Work instruction: Copy the entries below word for word, minus the pictures.

Data provided:
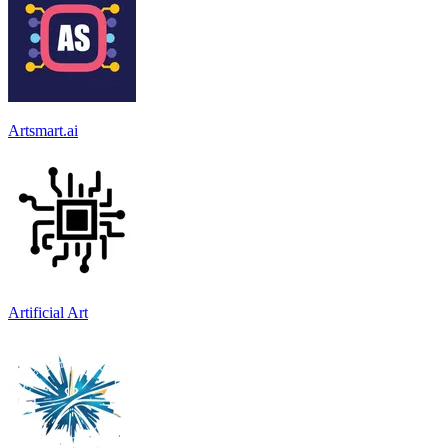
Artsmart.ai
Artificial Art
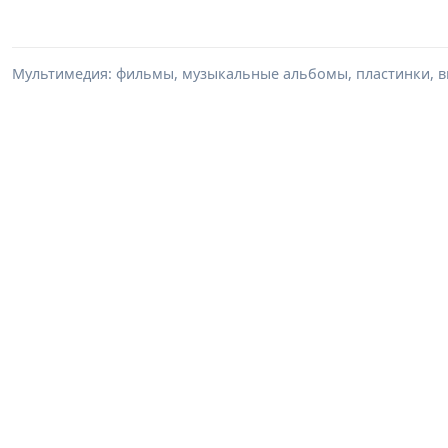
Мультимедия: фильмы, музыкальные альбомы, пластинки, в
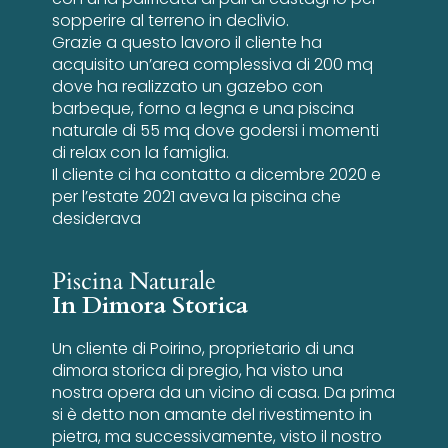
sopperire al terreno in declivio.
Grazie a questo lavoro il cliente ha
acquisito un’area complessiva di 200 mq
dove ha realizzato un gazebo con
barbeque, forno a legna e una piscina
naturale di 55 mq dove godersi i momenti
di relax con la famiglia.
Il cliente ci ha contatto a dicembre 2020 e
per l’estate 2021 aveva la piscina che
desiderava
Piscina Naturale
In Dimora Storica
Un cliente di Poirino, proprietario di una
dimora storica di pregio, ha visto una
nostra opera da un vicino di casa. Da prima
si è detto non amante del rivestimento in
pietra, ma successivamente, visto il nostro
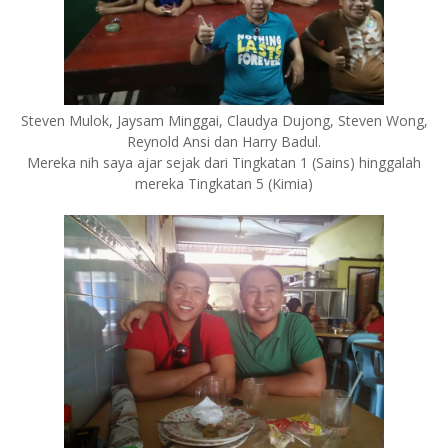
Steven Mulok, Jaysam Minggai, Claudya Dujong, Steven Wong,
Reynold Ansi dan Harry Badul.
Mereka nih saya ajar sejak dari Tingkatan 1 (Sains) hinggalah
mereka Tingkatan 5 (Kimia)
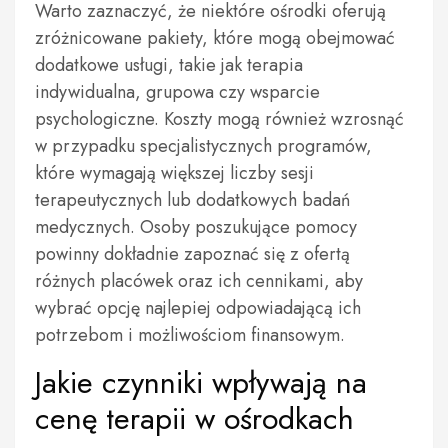
Warto zaznaczyć, że niektóre ośrodki oferują
zróżnicowane pakiety, które mogą obejmować
dodatkowe usługi, takie jak terapia
indywidualna, grupowa czy wsparcie
psychologiczne. Koszty mogą również wzrosnąć
w przypadku specjalistycznych programów,
które wymagają większej liczby sesji
terapeutycznych lub dodatkowych badań
medycznych. Osoby poszukujące pomocy
powinny dokładnie zapoznać się z ofertą
różnych placówek oraz ich cennikami, aby
wybrać opcję najlepiej odpowiadającą ich
potrzebom i możliwościom finansowym.
Jakie czynniki wpływają na
cenę terapii w ośrodkach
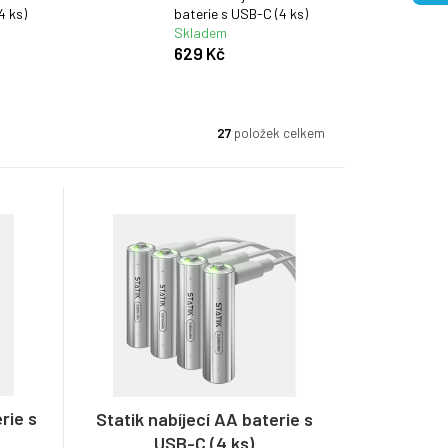
4 ks)
baterie s USB-C (4 ks)
Skladem
629 Kč
27
položek celkem
rie s
Statik nabíjecí AA baterie s
USB-C (4 ks)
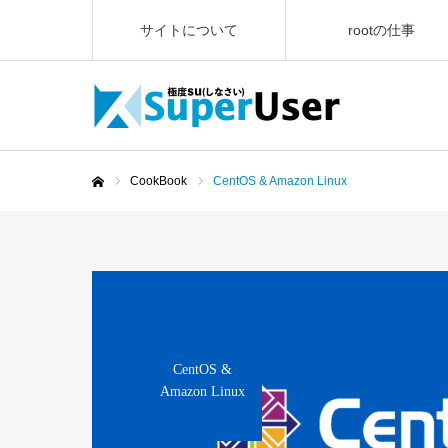
サイトについて
rootの仕事
CookBook
CentOS & Amazon Linux
ホーム
CentOS &
Amazon Linux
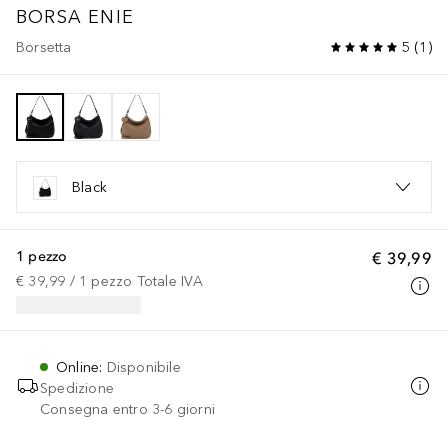
BORSA ENIE
Borsetta
5
(
1
)
Black
1 pezzo
€ 39,99
€ 39,99
 / 
1
pezzo
Totale IVA
Online
:
Disponibile
Spedizione
Consegna entro 3-6 giorni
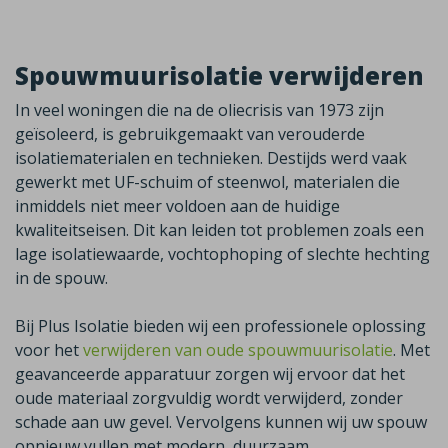
Spouwmuurisolatie verwijderen
In veel woningen die na de oliecrisis van 1973 zijn
geïsoleerd, is gebruikgemaakt van verouderde
isolatiematerialen en technieken. Destijds werd vaak
gewerkt met UF-schuim of steenwol, materialen die
inmiddels niet meer voldoen aan de huidige
kwaliteitseisen. Dit kan leiden tot problemen zoals een
lage isolatiewaarde, vochtophoping of slechte hechting
in de spouw.
Bij Plus Isolatie bieden wij een professionele oplossing
voor het
verwijderen van oude spouwmuurisolatie
. Met
geavanceerde apparatuur zorgen wij ervoor dat het
oude materiaal zorgvuldig wordt verwijderd, zonder
schade aan uw gevel. Vervolgens kunnen wij uw spouw
opnieuw vullen met modern, duurzaam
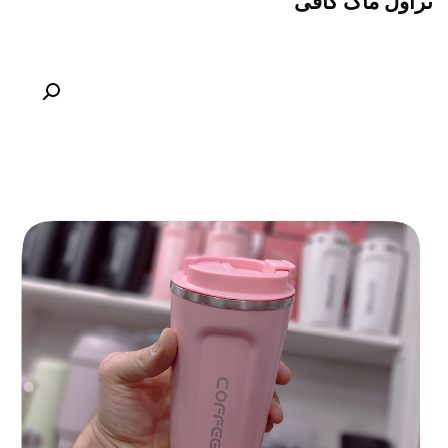
تراول ماگ کافی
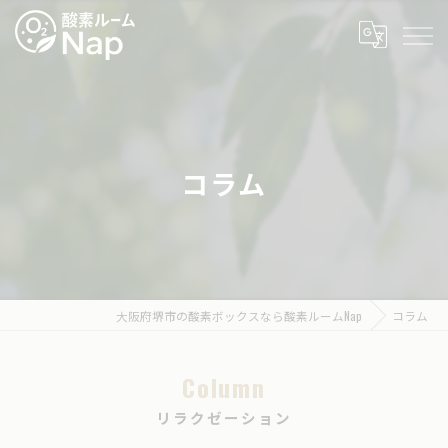
コラム
大阪府堺市の酸素ボックスなら酸素ルームNap
コラム
Column
リラクゼーション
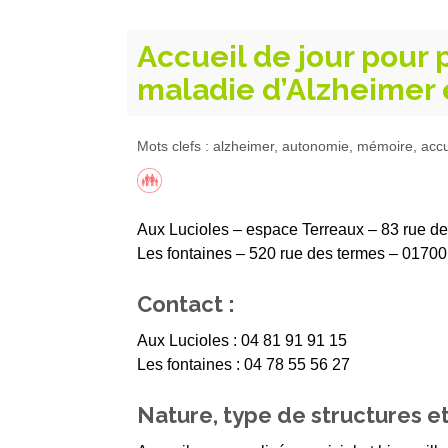
Accueil de jour pour 
maladie d’Alzheimer 
Mots clefs : alzheimer, autonomie, mémoire, accu
Aux Lucioles – espace Terreaux – 83 rue d
Les fontaines – 520 rue des termes – 01
Contact :
Aux Lucioles : 04 81 91 91 15
Les fontaines : 04 78 55 56 27
Nature, type de structures et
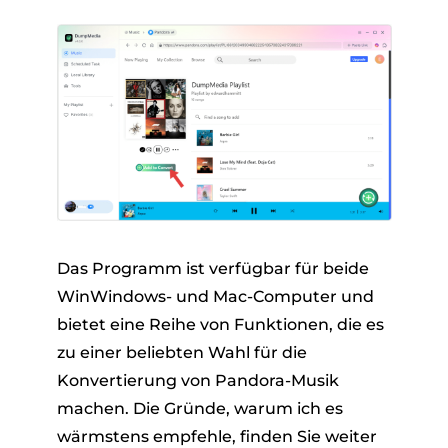
Das Programm ist verfügbar für beide
WinWindows- und Mac-Computer und
bietet eine Reihe von Funktionen, die es
zu einer beliebten Wahl für die
Konvertierung von Pandora-Musik
machen. Die Gründe, warum ich es
wärmstens empfehle, finden Sie weiter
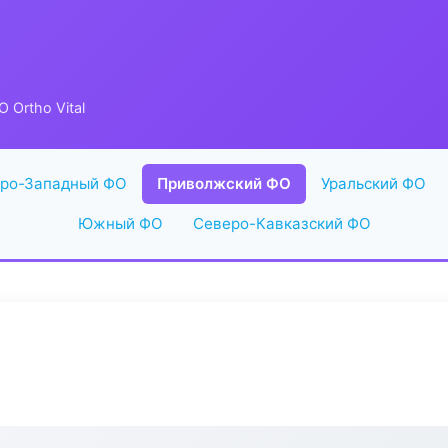
 Ortho Vital
ро-Западный ФО
Приволжский ФО
Уральский ФО
Южный ФО
Северо-Кавказский ФО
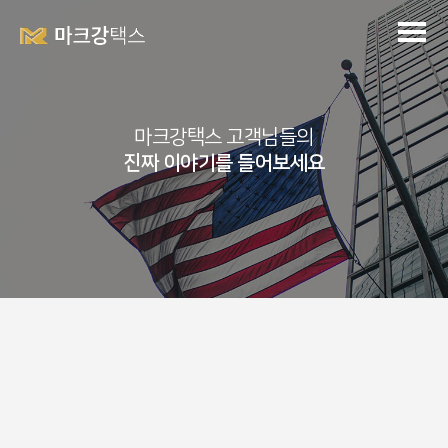
마크강택스 고객님들의
진짜 이야기를 들어보세요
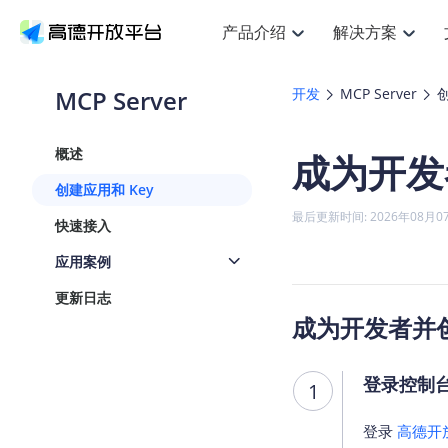
产品介绍
解决方案
空间智能
搜索定位
API
产品定价
JS 
产
NEW
产品介绍
解决方案
文档与支持
定价
MCP Server
开发
MCP Server
创
提供LBS领域的Agent解决方案
Web基础服务API
JS API
鸿蒙星河版定位SDK
产品定价
高级能力
HOT
高德开放平台产品介绍
提供各行业LBS解决方案
高德开放平台开发文档与
开放平台产品定价
热门推荐
智能手表
NEW
鸿蒙星河版定位SDK
概述
成为开发
服务支持
数据可视化
Web高级服务API
提供智能守护与运动出行解决方案
技术服务许可
企业智图
Android定位
Andro
查看全部文档
产品定价
创建应用和 Key
搜索
HOT
地图组件
查看全部文档
物流服务API
智能眼镜
GeoHUB自定义地图
云图市场
NEW
位置、周边、行政区、ID等查询接口
浏览器定位
JS API
最后更新时间: 2026年08月0
快速接入
智能眼镜实时导航及智慧出行解决方案
API
JS
Android
iOS
A
URI API
猎鹰服务 API
GeoHUB数据中心
逆地理编码
经纬度转
定位
HOT
应用案例
世界地图
NEW
基于LBS的定位服务
地铁图 JS
自定义地图
7大类4
面向开发者提供全球范围内LBS服务
API
Android
iOS
A
更新日志
地理/逆地理编码
认证开发商
成为开发者并创
商业授权
智能两轮车
NEW
位置名称与经纬度之间转换服务
合规精确的两轮车场景导航
API
JS
Android
iOS
A
地理围栏
登录控制
1
手机银行
NEW
虚拟空间围栏服务
提供手机银行APP地图应用
API
Android
iOS
A
登录
高德开
天气查询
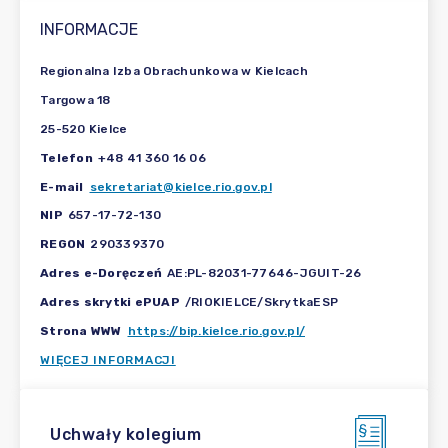
INFORMACJE
Regionalna Izba Obrachunkowa w Kielcach
Targowa 18
25-520 Kielce
Telefon
+48 41 360 16 06
E-mail
sekretariat@kielce.rio.gov.pl
NIP
657-17-72-130
REGON
290339370
Adres e-Doręczeń
AE:PL-82031-77646-JGUIT-26
Adres skrytki ePUAP
/RIOKIELCE/SkrytkaESP
Strona WWW
https://bip.kielce.rio.gov.pl/
WIĘCEJ INFORMACJI
Uchwały kolegium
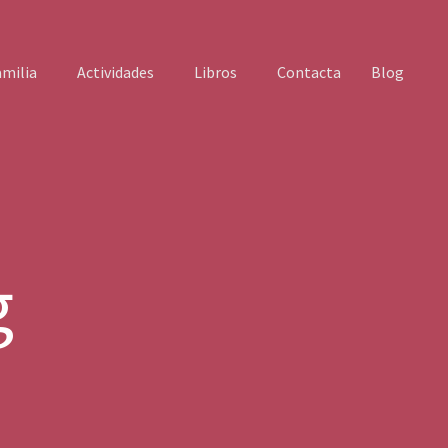
amilia
Actividades
Libros
Contacta
Blog
res
rculo de Mujeres
Talleres & Eventos
Recursos
Círculo de Muje
os Gijón
g
ón
Gijón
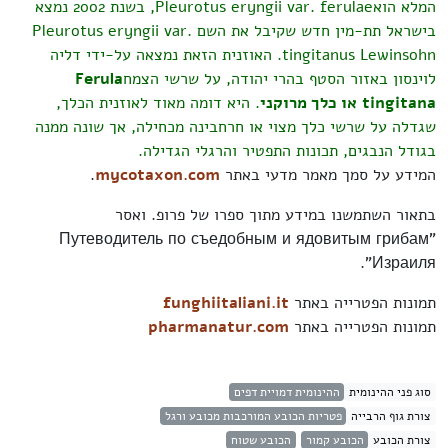
המלא הואPleurotus eryngii var. ferulae, בשנת 2002 נמצא
בישראל תת-מין חדש שקיבל את השם Pleurotus eryngii var.
tingitanus Lewinsohn. האוזנית הזאת נמצאה על-ידי דליה
לוינסון באזור הסטף בהרי יהודה, על שרשי הצמח
Ferula
tingitana או כלך מרוקני
. היא דומה מאוד לאוזנית הכלך,
שגדלה על שרשי כלך מצוי או חרחבינה מכחילה, אך שונה ממנה
בגודל הנבגים, תכונות התפטיר והרגלי הגדילה.
המידע על סמך מאמר מדעי באתר
mycotaxon.com
.
בתאור השתמשנו במידע מתוך ספרו של פרופ. ואסר
"Путеводитель по съедобным и ядовитым грибам
Израиля".
תמונות הפטרייה באתר
funghiitaliani.it
תמונות הפטרייה באתר
pharmanatur.com
סוג פני ההינומית
ההינומית דמויית דפים
צורת גוף הרבייה
פטריות הכובע המורכבות מכובע ורגל
צורת הכובע
הכובע קמור
הכובע שטוח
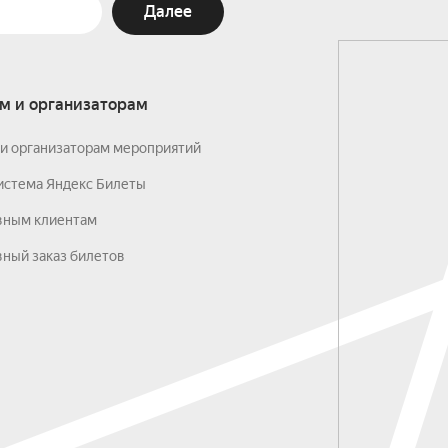
Далее
м и организаторам
и организаторам мероприятий
истема Яндекс Билеты
вным клиентам
ный заказ билетов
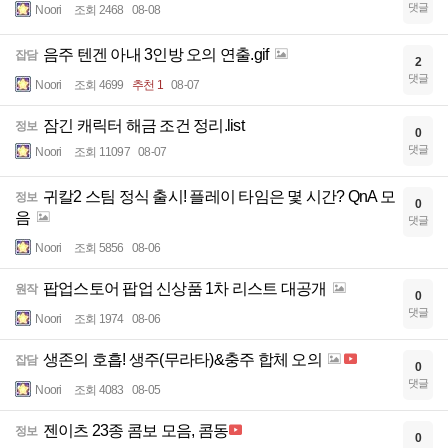
댓글
Noori
조회 2468
08-08
음주 텐겐 아내 3인방 오의 연출.gif
잡담
2
댓글
Noori
조회 4699
추천 1
08-07
잠긴 캐릭터 해금 조건 정리.list
정보
0
댓글
Noori
조회 11097
08-07
귀칼2 스팀 정식 출시! 플레이 타임은 몇 시간? QnA 모
정보
0
음
댓글
Noori
조회 5856
08-06
팝업스토어 팝업 신상품 1차 리스트 대공개
원작
0
댓글
Noori
조회 1974
08-06
생존의 호흡! 생주(무라타)&충주 합체 오의
잡담
0
댓글
Noori
조회 4083
08-05
젠이츠 23종 콤보 모음, 콤동
정보
0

Answer to this problem:
Artsmart.ai
Artificial Art
Мультимедия: фильмы, музыкальные альбомы, пластинки, в
sopperire al terreno in declivio.
Grazie a questo lavoro il cliente ha
acquisito un’area complessiva di 200 mq
dove ha realizzato un gazebo con
barbeque, forno a legna e una piscina
naturale di 55 mq dove godersi i momenti
di relax con la famiglia.
Il cliente ci ha contatto a dicembre 2020 e
per l’estate 2021 aveva la piscina che
desiderava
Piscina Naturale
In Dimora Storica
Un cliente di Poirino, proprietario di una
dimora storica di pregio, ha visto una
nostra opera da un vicino di casa. Da prima
si è detto non amante del rivestimento in
pietra, ma successivamente, visto il nostro
Steven Mulok, Jaysam Minggai, Claudya Dujong, Steven Wong,
Reynold Ansi dan Harry Badul.
Mereka nih saya ajar sejak dari Tingkatan 1 (Sains) hinggalah
mereka Tingkatan 5 (Kimia)
Warto zaznaczyć, że niektóre ośrodki oferują
zróżnicowane pakiety, które mogą obejmować
dodatkowe usługi, takie jak terapia
indywidualna, grupowa czy wsparcie
psychologiczne. Koszty mogą również wzrosnąć
w przypadku specjalistycznych programów,
które wymagają większej liczby sesji
terapeutycznych lub dodatkowych badań
medycznych. Osoby poszukujące pomocy
powinny dokładnie zapoznać się z ofertą
różnych placówek oraz ich cennikami, aby
wybrać opcję najlepiej odpowiadającą ich
potrzebom i możliwościom finansowym.
Jakie czynniki wpływają na
cenę terapii w ośrodkach
4 ks)
baterie s USB-C (4 ks)
Skladem
629 Kč
27
položek celkem
rie s
Statik nabíjecí AA baterie s
USB-C (4 ks)
サイトについて
rootの仕事
CookBook
CentOS & Amazon Linux
ホーム
CentOS &
Amazon Linux
BORSA ENIE
Borsetta
5
(
1
)
Black
1 pezzo
€ 39,99
€ 39,99
 / 
1
pezzo
Totale IVA
Online
:
Disponibile
Spedizione
Consegna entro 3-6 giorni
Spouwmuurisolatie verwijderen
In veel woningen die na de oliecrisis van 1973 zijn
geïsoleerd, is gebruikgemaakt van verouderde
isolatiematerialen en technieken. Destijds werd vaak
gewerkt met UF-schuim of steenwol, materialen die
inmiddels niet meer voldoen aan de huidige
kwaliteitseisen. Dit kan leiden tot problemen zoals een
lage isolatiewaarde, vochtophoping of slechte hechting
in de spouw.
Bij Plus Isolatie bieden wij een professionele oplossing
voor het
verwijderen van oude spouwmuurisolatie
. Met
geavanceerde apparatuur zorgen wij ervoor dat het
oude materiaal zorgvuldig wordt verwijderd, zonder
schade aan uw gevel. Vervolgens kunnen wij uw spouw
opnieuw vullen met modern, duurzaam
تراول ماگ کافی
コラム
大阪府堺市の酸素ボックスなら酸素ルームNap
コラム
Column
リラクゼーション
Accueil de jour pour 
maladie d’Alzheimer 
Mots clefs : alzheimer, autonomie, mémoire, accu
Aux Lucioles – espace Terreaux – 83 rue d
Les fontaines – 520 rue des termes – 01
Contact :
Aux Lucioles : 04 81 91 91 15
Les fontaines : 04 78 55 56 27
Nature, type de structures et
Das Programm ist verfügbar für beide
WinWindows- und Mac-Computer und
bietet eine Reihe von Funktionen, die es
zu einer beliebten Wahl für die
Konvertierung von Pandora-Musik
machen. Die Gründe, warum ich es
wärmstens empfehle, finden Sie weiter
 Ortho Vital
ро-Западный ФО
Приволжский ФО
Уральский ФО
Южный ФО
Северо-Кавказский ФО
마크강택스 고객님들의
진짜 이야기를 들어보세요
产品介绍
解决方案
空间智能
搜索定位
API
产品定价
JS 
产
NEW
产品介绍
解决方案
文档与支持
定价
MCP Server
开发
MCP Server
创
提供LBS领域的Agent解决方案
Web基础服务API
JS API
鸿蒙星河版定位SDK
产品定价
高级能力
HOT
高德开放平台产品介绍
提供各行业LBS解决方案
高德开放平台开发文档与
开放平台产品定价
热门推荐
智能手表
NEW
鸿蒙星河版定位SDK
概述
成为开发
服务支持
数据可视化
Web高级服务API
提供智能守护与运动出行解决方案
技术服务许可
企业智图
Android定位
Andro
查看全部文档
产品定价
创建应用和 Key
搜索
HOT
地图组件
查看全部文档
物流服务API
智能眼镜
GeoHUB自定义地图
云图市场
NEW
位置、周边、行政区、ID等查询接口
浏览器定位
JS API
最后更新时间: 2026年08月0
快速接入
智能眼镜实时导航及智慧出行解决方案
API
JS
Android
iOS
A
URI API
猎鹰服务 API
GeoHUB数据中心
逆地理编码
经纬度转
定位
HOT
应用案例
世界地图
NEW
基于LBS的定位服务
地铁图 JS
自定义地图
7大类4
面向开发者提供全球范围内LBS服务
API
Android
iOS
A
更新日志
地理/逆地理编码
认证开发商
成为开发者并创
商业授权
智能两轮车
NEW
位置名称与经纬度之间转换服务
合规精确的两轮车场景导航
API
JS
Android
iOS
A
地理围栏
登录控制
1
手机银行
NEW
虚拟空间围栏服务
提供手机银行APP地图应用
API
Android
iOS
A
登录
高德开
天气查询
INFORMACJE
Regionalna Izba Obrachunkowa w Kielcach
Targowa 18
25-520 Kielce
Telefon
+48 41 360 16 06
E-mail
sekretariat@kielce.rio.gov.pl
NIP
657-17-72-130
REGON
290339370
Adres e-Doręczeń
AE:PL-82031-77646-JGUIT-26
Adres skrytki ePUAP
/RIOKIELCE/SkrytkaESP
Strona WWW
https://bip.kielce.rio.gov.pl/
WIĘCEJ INFORMACJI
Uchwały kolegium
amilia
Actividades
Libros
Contacta
Blog
res
rculo de Mujeres
Talleres & Eventos
Recursos
Círculo de Muje
os Gijón
g
ón
Gijón
המלא הואPleurotus eryngii var. ferulae, בשנת 2002 נמצא
בישראל תת-מין חדש שקיבל את השם Pleurotus eryngii var.
tingitanus Lewinsohn. האוזנית הזאת נמצאה על-ידי דליה
לוינסון באזור הסטף בהרי יהודה, על שרשי הצמח
Ferula
tingitana או כלך מרוקני
. היא דומה מאוד לאוזנית הכלך,
שגדלה על שרשי כלך מצוי או חרחבינה מכחילה, אך שונה ממנה
בגודל הנבגים, תכונות התפטיר והרגלי הגדילה.
המידע על סמך מאמר מדעי באתר
mycotaxon.com
.
בתאור השתמשנו במידע מתוך ספרו של פרופ. ואסר
"Путеводитель по съедобным и ядовитым грибам
Израиля".
תמונות הפטרייה באתר
funghiitaliani.it
תמונות הפטרייה באתר
pharmanatur.com
סוג פני ההינומית
ההינומית דמויית דפים
צורת גוף הרבייה
פטריות הכובע המורכבות מכובע ורגל
צורת הכובע
הכובע קמור
הכובע שטוח
Далее
м и организаторам
и организаторам мероприятий
истема Яндекс Билеты
вным клиентам
ный заказ билетов
댓글
Noori
조회 2468
08-08
음주 텐겐 아내 3인방 오의 연출.gif
잡담
2
댓글
Noori
조회 4699
추천 1
08-07
잠긴 캐릭터 해금 조건 정리.list
정보
0
댓글
Noori
조회 11097
08-07
귀칼2 스팀 정식 출시! 플레이 타임은 몇 시간? QnA 모
정보
0
음
댓글
Noori
조회 5856
08-06
팝업스토어 팝업 신상품 1차 리스트 대공개
원작
0
댓글
Noori
조회 1974
08-06
생존의 호흡! 생주(무라타)&충주 합체 오의
잡담
0
댓글
Noori
조회 4083
08-05
젠이츠 23종 콤보 모음, 콤동
정보
0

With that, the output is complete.